DOSSIER : - Face aux appréhensions et discours dominants

L’expérience d’une catholique féministe dans le groupe Maria’M
Publié le 2 janvier 2017Par : Sabrina Di Matteo
Sabrina Di Matteo est directrice du Centre étudiant Benoît Lacroix.
Ce texte fait partie d’une série de quatre présentations faites lors d’un atelier organisé par le groupe Maria’M dans le cadre du Forum mondial théologie et libération tenu au sein du Forum social mondial de 2016 à Montréal, en août 2016. Il reprend les idées fortes d’une démarche originale et unique de dialogue interreligieux, celui de féministes qui enracinent leur engagement pour l’égalité et la justice sociale dans leurs traditions religieuses respectives tout en réfléchissant à la transformation de celles-ci par leur lutte féministe. Un premier texte a déjà été publié. Les deux autres suivront dans les semaines à venir.
Ma foi catholique enrichie par Maria’M
Le groupe Maria’M m’a permis de sortir d’un certain hermétisme catholique que je vivais doublement, comme croyante et comme employée des milieux de l’Église. Je me retrouvais souvent, voire surtout, avec d’autres catholiques! Je parierais qu’un bon nombre de femmes et d’hommes catholiques engagés vivent cet hermétisme sûrement malgré leur bonne volonté.

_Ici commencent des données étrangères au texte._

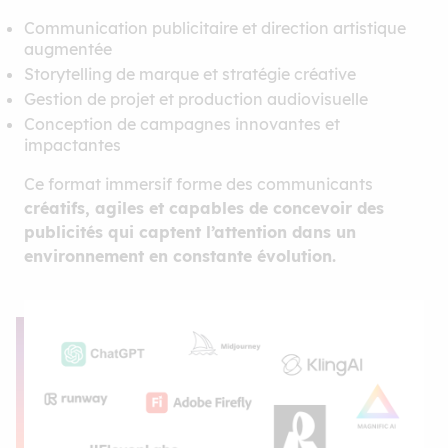
Communication publicitaire et direction artistique
augmentée
Storytelling de marque et stratégie créative
Gestion de projet et production audiovisuelle
Conception de campagnes innovantes et
impactantes
Ce format immersif forme des communicants
créatifs, agiles et capables de concevoir des
publicités qui captent l’attention dans un
environnement en constante évolution.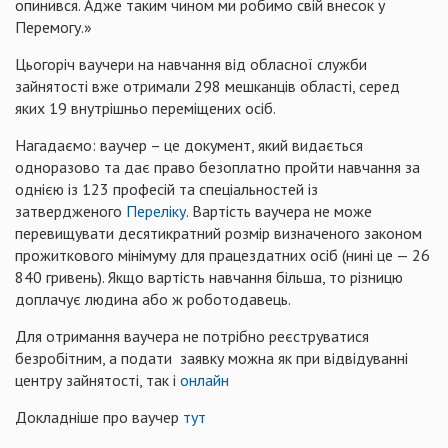
опинився. Адже таким чином ми робимо свій внесок у
Перемогу.»
Цьогоріч ваучери на навчання від обласної служби
зайнятості вже отримали 298 мешканців області, серед
яких 19 внутрішньо переміщених осіб.
Нагадаємо: ваучер – це документ, який видається
одноразово та дає право безоплатно пройти навчання за
однією із 123 професій та спеціальностей із
затвердженого
Переліку
. Вартість ваучера не може
перевищувати десятикратний розмір визначеного законом
прожиткового мінімуму для працездатних осіб (нині це — 26
840 гривень). Якщо вартість навчання більша, то різницю
доплачує людина або ж роботодавець.
Для отримання ваучера не потрібно реєструватися
безробітним, а подати заявку можна як при відвідуванні
центру зайнятості, так і
онлайн
Докладніше про ваучер
тут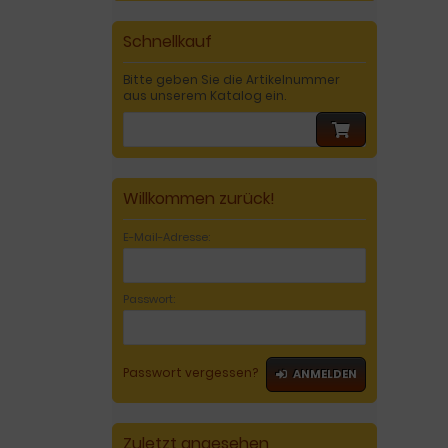
Schnellkauf
Bitte geben Sie die Artikelnummer
aus unserem Katalog ein.
Willkommen zurück!
E-Mail-Adresse:
Passwort:
Passwort vergessen?
ANMELDEN
Zuletzt angesehen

La réalité est telle que si l’on ne crée pas des lieux de rencontre œcuménique et interreligieuse, on risque de ne connaître (autrement qu’en théorie!) que très peu de personnes d’autres confessions chrétiennes ou de traditions musulmanes.

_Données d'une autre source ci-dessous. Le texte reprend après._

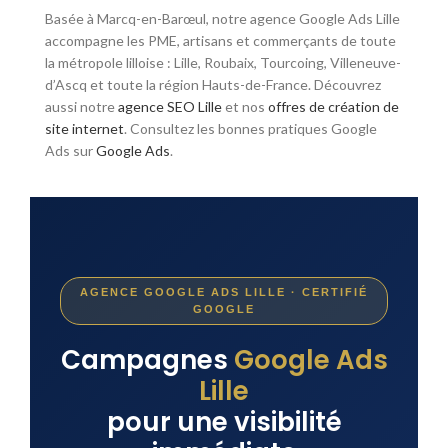
Basée à Marcq-en-Barœul, notre agence Google Ads Lille
accompagne les PME, artisans et commerçants de toute
la métropole lilloise : Lille, Roubaix, Tourcoing, Villeneuve-
d’Ascq et toute la région Hauts-de-France. Découvrez
aussi notre
agence SEO Lille
et nos
offres de création de
site internet
. Consultez les bonnes pratiques Google
Ads sur
Google Ads
.
AGENCE GOOGLE ADS LILLE · CERTIFIÉ
GOOGLE
Campagnes
Google Ads
Lille
pour une visibilité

Grâce au souci de parité et de représentativité chez Maria’M, non seulement entre chrétiennes et musulmanes, mais aussi à l’intérieur des traditions elles-mêmes, j’ai pu connaître plus personnellement des croyantes liées à l’Église anglicane, à l’Église Unie, à l’Église orthodoxe et d’autres engagées dans des organismes ou des collectives comme L’autre Parole, Femmes et ministères, l’Association des religieuses pour les droits des femmes, ou encore des chrétiennes simplement chrétiennes, sans affiliation ou pratique particulière… Du côté de l’islam, j’ai pu découvrir des pratiques religieuses et spirituelles racontées par des femmes musulmanes issues d’une diversité de cultures et de traditions – sunnite, chiite, soufie – ou encore sans appartenance précise, comme dit l’une d’elles, simplement « abrahamique », en référence à l’ancêtre commun des monothéismes.

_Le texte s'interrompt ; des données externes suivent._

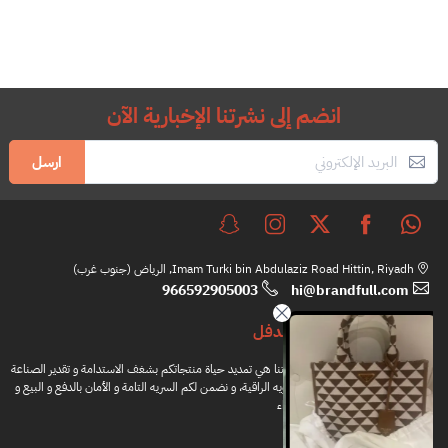
انضم إلى نشرتنا الإخبارية الآن
ارسل
Imam Turki bin Abdulaziz Road Hittin, Riyadh, الرياض (جنوب غرب)
966592905003
hi@brandfull.com
براندفل
مهمتنا هي تمديد حياة منتجاتكم بشغف الاستدامة و تقدير الصناعة
اليدويه الراقية، و نضمن لكم السريه التامة و الأمان بالدفع و البيع و
الشراء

Nos soirées thématiques sur la foi ont permis d’échanger à propos de nos manières de prier, du sens du pèlerinage, de la description et de la signification des fêtes musulmanes de l’Aïd, des fêtes chrétiennes de Noël et de Pâques, entre autres. Nos soirées dédiées à des thèmes sociaux nous ont encouragées à discuter de nos parcours féministes, de la justice sociale, de la libération de « nos corps, notre Terre et nos territoires » (Marche mondiale des femmes 2015), de la laïcité et de ses enjeux…
Avec le temps et la confiance qui s’est développée, nous avons aussi pu nous exprimer plus personnellement sur nos défis et nos souffrances (mais aussi nos résistances et nos succès!) en tant que femmes au sein de réalités religieuses institutionnelles (églises, mosquées, communautés formelles…). En décembre 2014, nous avons vécu, pour la première fois, une soirée d’échange à partir de la figure commune de Marie, présente dans la Bible et dans le Coran. Le nom du groupe y fait d’ailleurs référence. Plus récemment, le thème de la miséricorde, une notion commune et importante dans les deux traditions, a fait l’objet d’une soirée. Au fil des rencontres, nous inventons des rituels : nous nous sommes donné des foulards colorés aux tons de terre (jaune, ocre, rouge, marron) en guise de symbole d’appartenance, nous avons composé des prières, vécu un rite de pardon…
En écoutant les femmes musulmanes, j’ai pu mieux connaître certains récits du Coran et j’ai surtout eu envie de les explorer davantage afin de dépasser les préjugés qui abondent. Comme chrétienne, j’ai pu rendre compte, avec mes consœurs, de l’expérience d’interpréter des textes bibliques en en cherchant leur sens et en les actualisant en lien avec des enjeux actuels de justice et de paix.
Les échanges avec les femmes d’autres confessions ou d’une autre religion m’ont interpellée quant aux doctrines concernant les personnes LGBTQ dans le catholicisme, tandis que d’autres églises et des voix musulmanes évoluent en faveur d’une reconnaissance de leurs droits et de leur inclusion. Si l’Église catholique prône bien sûr l’accueil, son discours en est encore un de condamnation. Suffit-il d’accueillir alors qu’une personne homosexuelle, trans ou queer est jugée intrinsèquement comme désordonnée et pécheresse?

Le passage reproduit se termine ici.